Sur bien des aspects, la proposition de l’Administration Biden vient à point nommé. Confrontés à une récession globale sans précédent qui a vu les dettes s’envoler, nombreux sont les pays en mal de nouvelles recettes. Pour les partenaires européens des Etats-Unis, la reprise des discussions sur l’harmonisation fiscale revient, pour les premiers à satisfaire leur demande de taxation des GAFAM, et pour les seconds à diluer celle-ci dans une mesure d’ordre plus général, qui éviterait une stigmatisation inacceptable quelle que soit l’Administration au pouvoir Outre-Atlantique. Elle relance également les propositions plus ambitieuses de rénovation de la nature et des modes de prélèvements obligatoires sur des entités à l’ancrage géographique non déterminé.  Au nombre des ralliés à la cause, on compte déjà le Fonds Monétaire International qui, non content d’approuver le projet, propose également un prélèvement fiscal «temporaire» sur les plus hauts revenus.

Sur le plan intérieur, la Secrétaire d’Etat au Trésor n’a pas manqué de rappeler la baisse spectaculaire de la fiscalité des sociétés, qui ne représente plus que 1% du PIB, quand les «arbitrages» des multinationales pourraient encore coûter au pays plusieurs milliards de dollars chaque année. Plan d’infrastructure, répartition des revenus, autant de projets qui trouvent un réel écho au pays de la faible redistribution.

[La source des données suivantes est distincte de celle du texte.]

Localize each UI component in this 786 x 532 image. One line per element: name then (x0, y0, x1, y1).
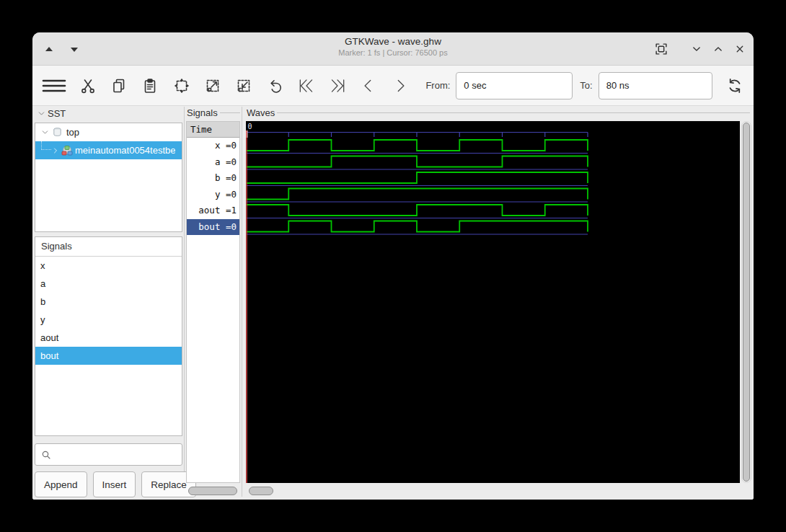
pane-divider-left[interactable] (184, 107, 185, 497)
tree-guide-line (41, 141, 51, 150)
undo-icon (267, 77, 284, 94)
signal-value-row[interactable]: x =0 (187, 138, 239, 154)
signal-list-item[interactable]: y (35, 311, 182, 329)
fullscreen-icon (653, 41, 669, 57)
gtkwave-window: GTKWave - wave.ghw Marker: 1 fs | Cursor… (32, 32, 754, 500)
from-label: From: (425, 80, 450, 91)
go-to-start-button[interactable] (293, 73, 319, 99)
paste-button[interactable] (138, 73, 163, 99)
chevron-up-icon (711, 42, 725, 56)
copy-button[interactable] (106, 73, 131, 99)
waves-vscrollbar-thumb[interactable] (743, 123, 750, 482)
copy-icon (110, 77, 128, 94)
time-header[interactable]: Time (187, 122, 239, 138)
insert-button[interactable]: Insert (93, 471, 136, 497)
signal-value-row[interactable]: bout =0 (187, 219, 239, 236)
fullscreen-button[interactable] (650, 39, 672, 59)
skip-to-end-icon (328, 76, 347, 95)
minimize-button[interactable] (686, 39, 707, 59)
frame-line (220, 112, 240, 113)
marker-cursor-status: Marker: 1 fs | Cursor: 76500 ps (32, 48, 754, 57)
waves-vscrollbar[interactable] (741, 121, 751, 483)
close-button[interactable] (729, 39, 751, 59)
values-hscrollbar-thumb[interactable] (188, 487, 237, 495)
zoom-fit-icon (173, 77, 190, 94)
expander-down-icon[interactable] (40, 128, 50, 137)
go-to-end-button[interactable] (325, 73, 350, 99)
undo-button[interactable] (262, 73, 288, 99)
signal-search-box[interactable] (35, 443, 182, 466)
signal-list-item[interactable]: b (35, 293, 182, 311)
menu-button[interactable] (38, 73, 69, 99)
expander-right-icon[interactable] (51, 146, 60, 155)
zoom-in-icon (204, 77, 221, 94)
signal-search-list: Signals xabyaoutbout (35, 236, 182, 436)
values-frame-label: Signals (187, 107, 240, 118)
action-buttons: Append Insert Replace (35, 471, 196, 497)
signal-value-row[interactable]: a =0 (187, 154, 239, 171)
signals-list-body: xabyaoutbout (35, 257, 182, 365)
signal-list-item[interactable]: bout (35, 347, 182, 365)
waves-frame-label: Waves (247, 107, 750, 118)
cut-button[interactable] (75, 73, 100, 99)
values-frame-label-text: Signals (187, 107, 218, 118)
screen: GTKWave - wave.ghw Marker: 1 fs | Cursor… (0, 0, 786, 532)
sst-header[interactable]: SST (37, 108, 66, 119)
previous-edge-button[interactable] (356, 73, 381, 99)
waves-hscrollbar-thumb[interactable] (249, 487, 273, 495)
reload-button[interactable] (723, 73, 748, 99)
tree-item-top[interactable]: top (35, 123, 182, 141)
waves-frame-label-text: Waves (247, 107, 275, 118)
zoom-fit-button[interactable] (169, 73, 194, 99)
zoom-out-icon (235, 77, 252, 94)
signals-list-header: Signals (35, 237, 182, 257)
to-input[interactable] (599, 72, 712, 99)
main-area: SST top (32, 107, 754, 500)
chevron-down-icon (689, 42, 704, 56)
signal-list-item[interactable]: a (35, 275, 182, 293)
reload-icon (725, 76, 744, 95)
close-icon (733, 42, 747, 56)
frame-line (277, 112, 750, 113)
toolbar: From: To: (32, 66, 754, 106)
svg-text:0: 0 (248, 123, 252, 130)
tree-item-label: top (66, 127, 79, 138)
append-button[interactable]: Append (35, 471, 87, 497)
search-icon (40, 449, 52, 461)
skip-to-start-icon (297, 76, 316, 95)
waveform-plot: 0 (246, 121, 740, 483)
signal-value-row[interactable]: b =0 (187, 170, 239, 187)
signal-list-item[interactable]: x (35, 257, 182, 275)
scissors-icon (79, 77, 97, 94)
titlebar-text: GTKWave - wave.ghw Marker: 1 fs | Cursor… (32, 36, 754, 57)
zoom-in-button[interactable] (200, 73, 225, 99)
wave-canvas[interactable]: 0 (246, 121, 740, 483)
search-input[interactable] (52, 444, 182, 465)
expander-down-icon (37, 109, 46, 118)
signal-list-item[interactable]: aout (35, 329, 182, 347)
tree-item-meinautomat[interactable]: meinautomat0054testbe (35, 141, 182, 159)
paste-icon (141, 77, 159, 94)
titlebar[interactable]: GTKWave - wave.ghw Marker: 1 fs | Cursor… (32, 32, 754, 66)
next-edge-button[interactable] (387, 73, 412, 99)
signal-values-panel: Time x =0a =0b =0y =0aout =1bout =0 (186, 121, 240, 483)
chevron-left-icon (359, 76, 378, 95)
hamburger-icon (42, 77, 66, 94)
signal-value-row[interactable]: aout =1 (187, 203, 239, 219)
hierarchy-icon (61, 145, 73, 156)
signal-value-row[interactable]: y =0 (187, 187, 239, 203)
chevron-right-icon (391, 76, 410, 95)
sst-label: SST (48, 108, 66, 119)
to-label: To: (580, 80, 592, 91)
module-icon (52, 127, 63, 138)
window-title: GTKWave - wave.ghw (32, 36, 754, 47)
from-input[interactable] (456, 72, 573, 99)
sst-tree: top meinautomat0054testbe (35, 123, 182, 232)
pane-divider-right[interactable] (242, 107, 242, 497)
zoom-out-button[interactable] (231, 73, 257, 99)
maximize-button[interactable] (707, 39, 729, 59)
tree-item-label: meinautomat0054testbe (75, 145, 175, 156)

Les hausses attendues de recettes fiscales ne combleront pas
à elles seules les déficits et les dettes accumulées

Cependant la proposition, aussi généreuse soit-elle, laisse perplexe. Aux Etats-Unis même, rappelons que le nouveau «plan Biden» de 2500 milliards de dollars, loin d’être acquis, devrait faire l’objet d’une longue et difficile négociation avec le Congrès, alors même que certains sénateurs Démocrates, rechignent déjà à l’entériner. Sa dimension universelle sonne également comme un aveu, montrant combien l’Amérique à elle seule ne peut plus maîtriser et imposer sa fiscalité. Chercherait-elle par ce biais à renforcer son privilège d’extraterritorialité? Cela se pourrait si, comme certains spécialistes le montrent, elle était le premier pays à «verrouiller» ses multinationales (les plus nombreuses et les plus importantes dans le monde), en étant autorisée à prélever la différence entre le taux d’imposition d’un pays donné, et le taux minimum fixé collectivement. Comment faire accepter de tels empiètements de souveraineté?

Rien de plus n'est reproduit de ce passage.